CD is an autoimmune disorder, affecting around 1–1.5% of the population, an increasing percentage, especially in Western countries [22,23]. A diagnosis of CD is 1.5–2 times more common in female than males [24,25]. CD is often associated with different autoimmune diseases, including dermatitis herpetiformis, type 1 diabetes mellitus, Hashimoto’s thyroiditis, selective IgA deficiency, alopecia areata, Addison’s disease, connective tissue diseases (mainly Sjogren’s syndrome), and hepatic autoimmune diseases, but also neurological diseases (cerebellar ataxia, peripheral neuropathy, epilepsy) [26,27,28]. Diagnosing CD in the presence of those conditions is pivotal since following a GFD could lead to gastrointestinal symptom resolution, prevent complications, and improve some of the CD-associated diseases [22,29]. Jacobsson et al. carried out a qualitative research regarding the condition of women with CD in Sweden. The study highlighted how women’s perception of food safety, food risk management, social inclusion, and the ability to be in control of food-related situations should not be underestimated. In a context where the goal of patients with CD is to experience normality in life, coping mechanisms are necessary. Healthcare professionals should support patients in everyday challenges [30]. A study by Hallert et al. [31] digs into gender-related differences in people diagnosed with CD, and compares these aspects with the male counterpart. Women living with CD report poorer health-related quality of life (QoL) than men do, related specifically to (1) the permanence of bowel symptoms despite following a GFD, (2) a depressive–anxious behavior related to feelings of being different (identification), and (3) a passive–adaptive psychological attitude towards the disease (acceptance) [32].

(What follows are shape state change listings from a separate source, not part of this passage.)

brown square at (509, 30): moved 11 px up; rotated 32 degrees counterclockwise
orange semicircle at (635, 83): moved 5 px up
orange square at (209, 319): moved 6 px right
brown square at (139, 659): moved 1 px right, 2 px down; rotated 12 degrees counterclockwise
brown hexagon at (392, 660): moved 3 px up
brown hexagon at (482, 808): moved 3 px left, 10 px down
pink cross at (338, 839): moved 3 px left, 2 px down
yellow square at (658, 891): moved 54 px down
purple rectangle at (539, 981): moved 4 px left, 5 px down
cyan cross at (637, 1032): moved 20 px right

Moreover, CD is known to be associated with conditions influencing female reproductive system and pregnancy outcomes. In particular, untreated CD is related to amenorrhea, puberty delay, spontaneous abortion, and stillbirth, despite no gynecological differences between already-diagnosed CD and healthy controls being found [33,34]. A higher prevalence of CD in unexplained infertility was demonstrated in different studies [35,36]. Several studies suggest that following a rigorous GFD might be beneficial in the improvement of fertility rates, despite larger and higher-quality studies being needed to reach higher significancy [37,38].

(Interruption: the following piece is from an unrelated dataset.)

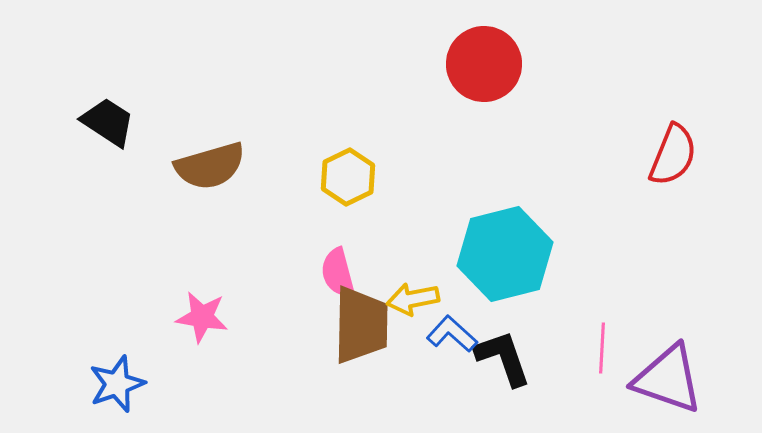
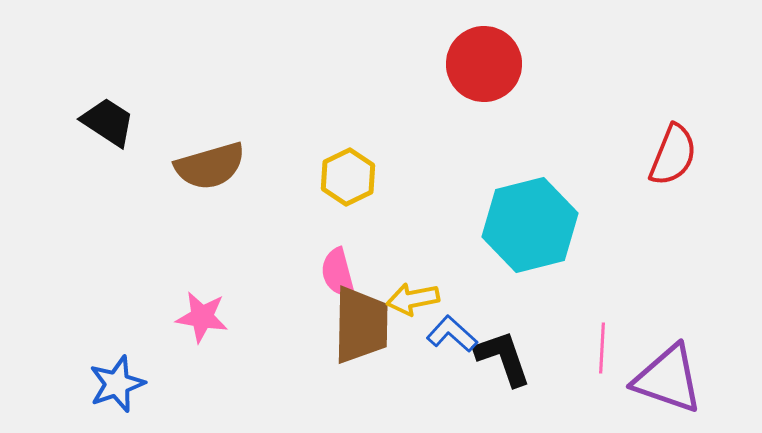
cyan hexagon: moved 25 px right, 29 px up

Celiac women are at a higher risk of osteoporosis as a consequence of nutrient malabsorption and indirect hormonal effects (such as early menopause, amenorrhea), but a GFD alone is effective in the improvement of bone mass density (BMD) [39,40,41].
Overall, a strict adherence to a GFD is the only available and effective treatment for CD and its complications [22,42,43]. Dietetic support is mandatory to avoid malnutrition and to decide whether supplementation is needed. The phenotype of CD patients is changing with the increasing prevalence of obesity. Patients can be overnourished while still having micronutrient deficiencies [44].
However, it must be underlined that 10–19% of CD patients might present persistent symptoms despite following a GFD, mainly because of unintentional cross-contamination. Other subgroups might be classified as late responders, IBS, or refractory [45,46,47].

6. Non-Celiac Gluten/Wheat Sensitivity (NCGWS) and Irritable Bowel Syndrome (IBS)

NCGWS is a syndrome characterized by intestinal and extraintestinal symptoms related to the ingestion of gluten-/wheat-containing food, where CD and WA have already been excluded. For the sake of clarity, from now on, “wheat” will be the word used to include all the components that might trigger a symptomatology. A double-blind placebo-controlled challenge (DBPC) using wheat triggering intestinal and extraintestinal symptoms is nowadays considered the gold standard for diagnosis [48]. NCGWS prevalence has not been adequately established, especially due to the lack of specific markers, the difficulties related to the application of a DBPC in real practice, and the uncertain etiology of reported symptoms [49].
The GFD is gaining popularity as a healthy diet thanks to media hype [50]. Gluten intolerance is more frequently reported by women, who are also more likely to avoid wheat-containing foods [17]. The motivations behind these self-made choices are mainly (1) the belief that a GFD is healthier and (2) that a GFD helps in controlling body weight.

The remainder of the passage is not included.